The Professor basked contentedly enough in the excitement he had caused, and by the end of the second day was feeling much better. Mariuccia having reduced him to a state of apparent subjugation and tucked him up in his blankets with fearful threats of what would overtake him if he put so much as a hand out of bed, hoisted a basket of wet linen on her head and climbed up to the roof where each tenant was allowed a small space for drying clothes.

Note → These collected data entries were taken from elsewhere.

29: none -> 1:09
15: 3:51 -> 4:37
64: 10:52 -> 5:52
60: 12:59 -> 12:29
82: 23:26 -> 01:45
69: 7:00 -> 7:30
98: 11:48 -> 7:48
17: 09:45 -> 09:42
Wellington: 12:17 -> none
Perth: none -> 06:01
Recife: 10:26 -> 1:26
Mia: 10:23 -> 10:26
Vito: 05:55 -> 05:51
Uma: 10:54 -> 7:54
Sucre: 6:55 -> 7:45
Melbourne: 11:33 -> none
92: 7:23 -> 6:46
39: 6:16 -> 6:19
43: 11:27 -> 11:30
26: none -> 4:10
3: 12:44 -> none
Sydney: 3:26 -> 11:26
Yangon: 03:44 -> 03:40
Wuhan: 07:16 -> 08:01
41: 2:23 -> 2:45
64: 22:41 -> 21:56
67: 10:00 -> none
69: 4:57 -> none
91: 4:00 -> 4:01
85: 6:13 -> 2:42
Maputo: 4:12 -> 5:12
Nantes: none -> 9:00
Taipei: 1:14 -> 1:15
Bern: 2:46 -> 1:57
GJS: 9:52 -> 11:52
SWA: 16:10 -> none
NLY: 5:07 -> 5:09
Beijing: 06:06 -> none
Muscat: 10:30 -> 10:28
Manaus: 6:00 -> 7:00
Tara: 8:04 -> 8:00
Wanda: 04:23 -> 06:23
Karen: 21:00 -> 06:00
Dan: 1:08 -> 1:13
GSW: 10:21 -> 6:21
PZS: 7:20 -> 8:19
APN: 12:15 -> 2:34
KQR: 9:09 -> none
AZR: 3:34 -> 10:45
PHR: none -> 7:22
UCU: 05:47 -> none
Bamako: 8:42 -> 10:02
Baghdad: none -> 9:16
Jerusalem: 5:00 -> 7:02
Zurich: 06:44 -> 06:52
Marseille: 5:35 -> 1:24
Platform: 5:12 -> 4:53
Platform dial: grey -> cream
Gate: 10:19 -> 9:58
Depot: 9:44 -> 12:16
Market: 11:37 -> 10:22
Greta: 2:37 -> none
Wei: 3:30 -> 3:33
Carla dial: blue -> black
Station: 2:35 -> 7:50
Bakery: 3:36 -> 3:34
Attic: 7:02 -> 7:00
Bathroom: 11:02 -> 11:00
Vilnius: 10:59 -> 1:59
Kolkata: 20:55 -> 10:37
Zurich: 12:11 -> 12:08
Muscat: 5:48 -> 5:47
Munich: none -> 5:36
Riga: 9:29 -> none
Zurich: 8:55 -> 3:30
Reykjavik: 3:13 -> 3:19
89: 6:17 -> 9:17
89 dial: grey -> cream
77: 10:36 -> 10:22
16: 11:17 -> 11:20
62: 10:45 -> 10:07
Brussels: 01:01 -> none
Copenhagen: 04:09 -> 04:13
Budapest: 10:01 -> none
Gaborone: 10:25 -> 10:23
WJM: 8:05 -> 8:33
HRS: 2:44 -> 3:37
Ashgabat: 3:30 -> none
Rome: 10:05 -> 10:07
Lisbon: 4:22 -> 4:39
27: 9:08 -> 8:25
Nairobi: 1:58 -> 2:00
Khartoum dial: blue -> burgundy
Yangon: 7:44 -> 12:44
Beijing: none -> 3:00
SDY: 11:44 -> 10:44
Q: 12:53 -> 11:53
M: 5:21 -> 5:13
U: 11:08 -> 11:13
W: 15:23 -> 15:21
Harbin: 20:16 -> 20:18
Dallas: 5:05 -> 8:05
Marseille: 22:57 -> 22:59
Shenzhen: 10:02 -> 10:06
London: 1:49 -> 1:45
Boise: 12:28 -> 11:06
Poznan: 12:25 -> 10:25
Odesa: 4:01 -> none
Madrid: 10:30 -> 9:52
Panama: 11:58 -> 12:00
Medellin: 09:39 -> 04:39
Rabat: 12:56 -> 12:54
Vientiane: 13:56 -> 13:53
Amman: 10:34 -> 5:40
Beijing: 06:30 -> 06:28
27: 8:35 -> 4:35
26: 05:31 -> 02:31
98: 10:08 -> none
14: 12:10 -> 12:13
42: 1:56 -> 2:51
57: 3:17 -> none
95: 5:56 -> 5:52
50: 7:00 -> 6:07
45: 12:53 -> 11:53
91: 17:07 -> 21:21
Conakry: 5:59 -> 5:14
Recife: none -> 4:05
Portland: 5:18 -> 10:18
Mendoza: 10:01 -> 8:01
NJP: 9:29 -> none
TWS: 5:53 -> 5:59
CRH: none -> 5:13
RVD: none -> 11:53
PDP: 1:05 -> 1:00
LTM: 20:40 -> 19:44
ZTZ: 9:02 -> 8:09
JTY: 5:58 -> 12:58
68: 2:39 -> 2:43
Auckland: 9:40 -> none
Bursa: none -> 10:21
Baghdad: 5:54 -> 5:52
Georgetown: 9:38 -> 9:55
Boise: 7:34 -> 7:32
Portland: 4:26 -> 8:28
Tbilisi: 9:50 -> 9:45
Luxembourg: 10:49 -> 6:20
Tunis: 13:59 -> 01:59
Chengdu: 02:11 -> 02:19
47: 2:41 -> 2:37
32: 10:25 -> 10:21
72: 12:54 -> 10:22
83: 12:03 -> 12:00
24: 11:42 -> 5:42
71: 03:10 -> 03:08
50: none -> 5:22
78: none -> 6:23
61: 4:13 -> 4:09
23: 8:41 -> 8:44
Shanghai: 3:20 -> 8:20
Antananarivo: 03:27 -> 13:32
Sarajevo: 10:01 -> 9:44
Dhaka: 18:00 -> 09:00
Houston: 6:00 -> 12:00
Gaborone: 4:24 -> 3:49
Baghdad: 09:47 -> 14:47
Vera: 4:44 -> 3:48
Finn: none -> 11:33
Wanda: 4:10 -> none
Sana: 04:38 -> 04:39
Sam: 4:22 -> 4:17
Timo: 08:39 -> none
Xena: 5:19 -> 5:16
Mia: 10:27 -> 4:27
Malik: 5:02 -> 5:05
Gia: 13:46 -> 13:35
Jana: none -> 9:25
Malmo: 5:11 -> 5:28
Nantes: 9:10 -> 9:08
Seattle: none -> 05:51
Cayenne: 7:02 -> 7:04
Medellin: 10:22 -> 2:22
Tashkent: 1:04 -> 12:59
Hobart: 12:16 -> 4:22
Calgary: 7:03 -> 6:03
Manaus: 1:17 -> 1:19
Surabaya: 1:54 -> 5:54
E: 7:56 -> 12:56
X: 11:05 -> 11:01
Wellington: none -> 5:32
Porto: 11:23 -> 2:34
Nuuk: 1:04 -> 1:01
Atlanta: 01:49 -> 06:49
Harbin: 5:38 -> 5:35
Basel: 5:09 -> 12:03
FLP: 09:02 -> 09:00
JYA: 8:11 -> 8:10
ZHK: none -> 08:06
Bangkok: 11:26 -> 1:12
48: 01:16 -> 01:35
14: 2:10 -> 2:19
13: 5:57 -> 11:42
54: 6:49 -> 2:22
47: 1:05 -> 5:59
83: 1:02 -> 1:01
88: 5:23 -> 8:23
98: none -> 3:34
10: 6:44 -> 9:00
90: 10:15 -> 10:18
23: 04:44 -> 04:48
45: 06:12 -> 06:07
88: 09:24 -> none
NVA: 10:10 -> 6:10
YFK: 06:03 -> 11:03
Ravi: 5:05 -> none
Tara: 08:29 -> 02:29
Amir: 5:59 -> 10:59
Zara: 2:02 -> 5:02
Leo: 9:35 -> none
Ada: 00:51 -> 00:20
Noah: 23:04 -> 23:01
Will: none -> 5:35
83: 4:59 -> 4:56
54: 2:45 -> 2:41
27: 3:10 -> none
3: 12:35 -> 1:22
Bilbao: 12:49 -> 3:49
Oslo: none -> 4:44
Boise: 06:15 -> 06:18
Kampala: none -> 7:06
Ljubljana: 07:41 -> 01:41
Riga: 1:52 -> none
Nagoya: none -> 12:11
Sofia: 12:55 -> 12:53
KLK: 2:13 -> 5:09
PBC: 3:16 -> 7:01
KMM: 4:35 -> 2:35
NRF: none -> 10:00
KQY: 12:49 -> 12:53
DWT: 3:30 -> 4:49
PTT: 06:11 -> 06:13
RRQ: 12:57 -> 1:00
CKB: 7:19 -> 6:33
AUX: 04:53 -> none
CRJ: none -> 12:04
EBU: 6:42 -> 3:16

Giannella had been feeling unusually light-hearted all day. The padrone was better—what a comfort. And the house was peaceful; there had been no more "little arguments" between him and Mariuccia. Then the morning had been so lovely when she slipped out to the five o'clock Mass, a summer morning with fragrance everywhere, as if ghostly violets and roses had been dancing about the streets all night and had left their sweetness behind them when they fled at the coming of the sun. This was not her own idea; Giannella could not be called imaginative; she had found it in a book of very sentimental poems which somebody had most inappropriately presented to the Professor. But it struck her as pretty, and she had remembered it as she crossed the cool, empty piazza in the summer dawn. Then it had been most consoling to see a young man devoutly following the Mass. Young men were not in the habit of coming to church on weekdays; Mariuccia said they were too lazy or too frivolous. Mariuccia had a bad opinion of men in general, and Giannella accepted it, as she accepted most axioms enounced by her elders, in unruffled good faith. But here was living contradiction to such pessimism, a sprightly-looking young gentleman, as well dressed as Don Onorato himself, kneeling piously on a pretty silk handkerchief from the "Deus in adjutorium" to the "Ite Missa Est." Giannella was sure that she had never turned her head to look at him, and was a little puzzled to know how she had ascertained all these attractive details. True, she had dropped her rosary—very stupidly—and he had picked it up and returned it to her with grave politeness but without attempting to meet her glance of thanks. Ah, how comforting it was to a Christian heart to witness such faith and piety. The world was perhaps not so evil after all. Mariuccia, and the dear nuns who used to rail at it, and Padre Anselmo, who told her to give special thanks for her separation from it, had never seen a good, handsome young man saying his prayers!